Continuous Integration

Workflows monitoring ARM64:

  • .github/workflows/ci.yml (linux-arm64 job) - Cross-compile, every PR
  • .github/workflows/ct-arm64.yml (dudect-arm64-smoke) - Native M1, every PR
  • .github/workflows/ct-arm64.yml (dudect-arm64-full) - Nightly extended CT verification
  • .github/workflows/release.yml - Android ARM64 NDK builds

Local Testing Commands

Cross-Compile on Ubuntu/WSL2

# Install toolchain
sudo apt-get install -y g++-13-aarch64-linux-gnu ninja-build qemu-user-static

# Configure
cmake -S . -B build-arm64 -G Ninja \
  -DCMAKE_BUILD_TYPE=Release \
  -DCMAKE_SYSTEM_NAME=Linux \
  -DCMAKE_SYSTEM_PROCESSOR=aarch64 \
  -DCMAKE_C_COMPILER=aarch64-linux-gnu-gcc-13 \
  -DCMAKE_CXX_COMPILER=aarch64-linux-gnu-g++-13 \
  -DSECP256K1_BUILD_TESTS=ON \
  -DSECP256K1_BUILD_BENCH=ON

# Build
cmake --build build-arm64 -j$(nproc)

# Run with QEMU (optional, slower)
export QEMU_LD_PREFIX=/usr/aarch64-linux-gnu
qemu-aarch64 ./build-arm64/cpu/run_selftest
qemu-aarch64 ./build-arm64/cpu/bench_comprehensive

Android NDK Build

# Install Android NDK (r27 or later)
# https://developer.android.com/ndk/downloads

# Configure
cmake -S android -B build-android \
  -DCMAKE_TOOLCHAIN_FILE=$ANDROID_NDK_HOME/build/cmake/android.toolchain.cmake \
  -DANDROID_ABI=arm64-v8a \
  -DANDROID_PLATFORM=android-24 \
  -DANDROID_STL=c++_static \
  -DCMAKE_BUILD_TYPE=Release

# Build
cmake --build build-android -j$(nproc)

# Deploy to device via ADB
adb push build-android/cpu/run_selftest /data/local/tmp/
adb shell /data/local/tmp/run_selftest

Apple Silicon Native Build

# On macOS with M1/M2/M3 chip
cmake -S . -B build -G "Unix Makefiles" \
  -DCMAKE_BUILD_TYPE=Release \
  -DSECP256K1_BUILD_TESTS=ON \
  -DSECP256K1_BUILD_BENCH=ON

cmake --build build -j$(sysctl -n hw.logicalcpu)

# Run tests
ctest --test-dir build --output-on-failure

# Run dudect
./build/audit/test_ct_sidechannel_smoke
./build/audit/test_ct_sidechannel_standalone  # extended, 10 min

📈 Benchmark Comparisons

Cross-Platform: ARM64 vs x86-64 vs RISC-V

Operation ARM64 (A55) x86-64 (i7-11) RISC-V (U74) Winner
k×G (generator mul) 17.5 μs 14.2 μs 45.3 μs x86-64
k×P (scalar mul) 131.7 μs 108.4 μs 362.5 μs x86-64
ECDSA sign 28.0 μs 24.1 μs 78.6 μs x86-64
Schnorr verify 147.6 μs 122.8 μs 398.2 μs x86-64
field_mul 69.9 ns 58.3 ns 195.4 ns x86-64

Notes:

  • ARM Cortex-A55 is low-power mobile core (2.0 GHz, in-order pipeline)
  • x86-64 is high-performance desktop core (Intel i7-1165G7, 4.7 GHz turbo)
  • RISC-V is mid-range embedded core (SiFive U74, 1.5 GHz, dual-issue)

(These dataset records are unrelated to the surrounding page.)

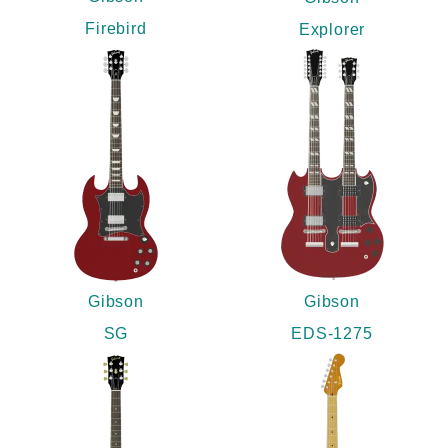
Firebird
Explorer
Gibson
Gibson
SG
EDS-1275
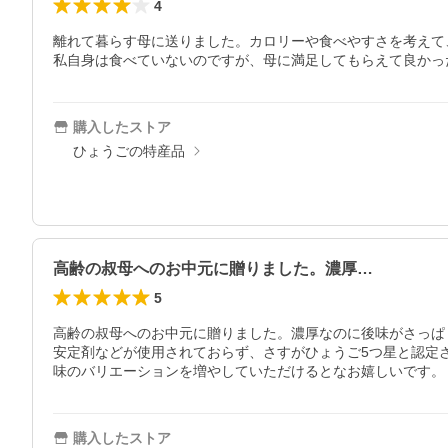
4
離れて暮らす母に送りました。カロリーや食べやすさを考えて
私自身は食べていないのですが、母に満足してもらえて良かっ
購入したストア
ひょうごの特産品
高齢の叔母へのお中元に贈りました。濃厚…
5
高齢の叔母へのお中元に贈りました。濃厚なのに後味がさっぱ
安定剤などが使用されておらず、さすがひょうご5つ星と認定
味のバリエーションを増やしていただけるとなお嬉しいです。
購入したストア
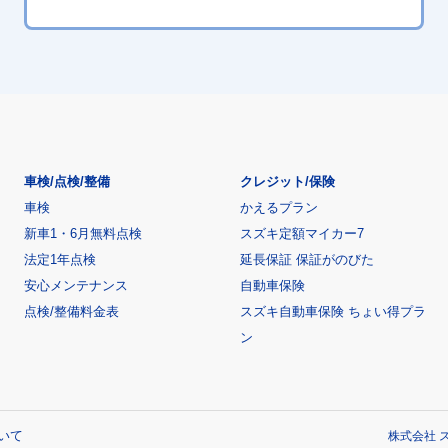
車検/点検/整備
クレジット/保険
車検
かえるプラン
新車1・6月無料点検
スズキ定額マイカー7
法定1年点検
延長保証 保証がのびた
安心メンテナンス
自動車保険
点検/整備料金表
スズキ自動車保険 ちょい得プラ
ン
いて
株式会社 ス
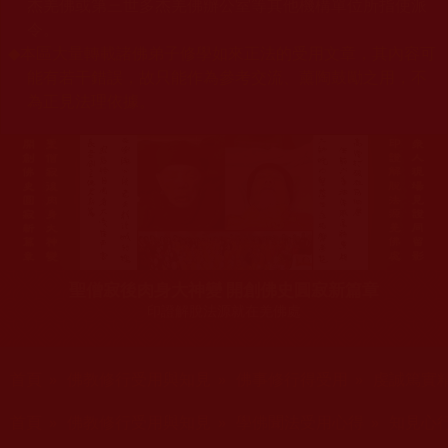
杰羌佛或第三世多杰羌佛辦公室等其他機構單位所指使派
令。
◆
本區大量轉載諸佛弟子修學如來正法的受用文章，其內容可
能有若干錯誤，故只能作為參考交流、薰陶鼓勵之用，不
為正見法理依據。
聖僧寂後肉身大神變 開創佛史圓寂新篇章
印證解脫法源就在羌佛處
您在這裡
首頁
»
佛教修行受用與知見
»
佛事修行得受用
»
虔誠篤實
您在這裡
首頁
»
佛教修行受用與知見
»
學佛聞法受用心得
»
知見心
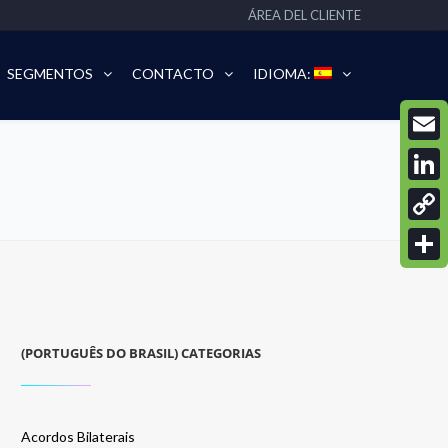
ÁREA DEL CLIENTE
SEGMENTOS
CONTACTO
IDIOMA:
Email
Linke
Copy
Link
Compa
(PORTUGUÊS DO BRASIL) CATEGORIAS
Acordos Bilaterais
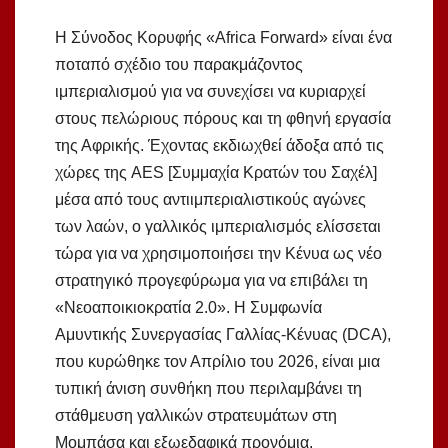
Η Σύνοδος Κορυφής «Africa Forward» είναι ένα
ποταπό σχέδιο του παρακμάζοντος
ιμπεριαλισμού για να συνεχίσει να κυριαρχεί
στους πελώριους πόρους και τη φθηνή εργασία
της Αφρικής. Έχοντας εκδιωχθεί άδοξα από τις
χώρες της AES [Συμμαχία Κρατών του Σαχέλ]
μέσα από τους αντιιμπεριαλιστικούς αγώνες
των λαών, ο γαλλικός ιμπεριαλισμός ελίσσεται
τώρα για να χρησιμοποιήσει την Κένυα ως νέο
στρατηγικό προγεφύρωμα για να επιβάλει τη
«Νεοαποικιοκρατία 2.0». Η Συμφωνία
Αμυντικής Συνεργασίας Γαλλίας-Κένυας (DCA),
που κυρώθηκε τον Απρίλιο του 2026, είναι μια
τυπική άνιση συνθήκη που περιλαμβάνει τη
στάθμευση γαλλικών στρατευμάτων στη
Μομπάσα και εξωεδαφικά προνόμια,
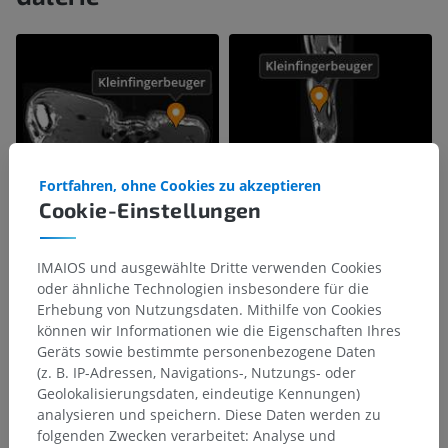
Fortfahren, ohne Cookies zu akzeptieren
Cookie-Einstellungen
IMAIOS und ausgewählte Dritte verwenden Cookies
oder ähnliche Technologien insbesondere für die
Erhebung von Nutzungsdaten. Mithilfe von Cookies
können wir Informationen wie die Eigenschaften Ihres
Geräts sowie bestimmte personenbezogene Daten
(z. B. IP-Adressen, Navigations-, Nutzungs- oder
Geolokalisierungsdaten, eindeutige Kennungen)
analysieren und speichern. Diese Daten werden zu
folgenden Zwecken verarbeitet: Analyse und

Relative Performance: ARM64 vs x86-64

  • Generator Multiplication: ARM64 = 1.23× slower (acceptable for mobile)
  • Field Arithmetic: ARM64 = 1.20× slower (10×26 vs 5×52 tradeoff)
  • Signing: ARM64 = 1.16× slower (excellent for mobile chipset)

Verdict: ARM64 Cortex-A55 delivers 86% of x86-64 performance on a chipset with 30% lower clock speed and <10W TDP (vs. 28W). Architecture-normalized performance is competitive.

Audit Test Results (Android ARM64)

Full audit run: 48/49 modules passed
Advisory warning: Side-channel dudect smoke test (1 module)

  • Reason: Probabilistic timing test, flakes under shared CPU scheduler on mobile OS
  • Mitigation: Dedicated CT verification on Apple Silicon M1 native (controlled environment)
  • Verdict: Not a security issue, advisory only

Module Breakdown

Section 1: Mathematical Invariants (13/13 PASS)

  • Field Fp deep audit (add/mul/inv/sqrt/batch)
  • Scalar Zn deep audit (mod/GLV/edge/inv)
  • Point ops deep audit (Jac/affine/sigs)
  • Arithmetic correctness, scalar mul, exhaustive algebraic verification
  • FieldElement52 (5×52) vs 4×64, FieldElement26 (10×26) vs 4×64

Section 2: Constant-Time & Side-Channel (4/5 PASS, 1 advisory)

  • CT deep audit (masks/cmov/cswap/timing)
  • Constant-time layer
  • FAST == CT equivalence
  • Side-channel dudect (smoke) ⚠️ (advisory, see Apple Silicon native verification)
  • CT scalar_mul vs fast

Section 3: Differential & Cross-Library (3/3 PASS)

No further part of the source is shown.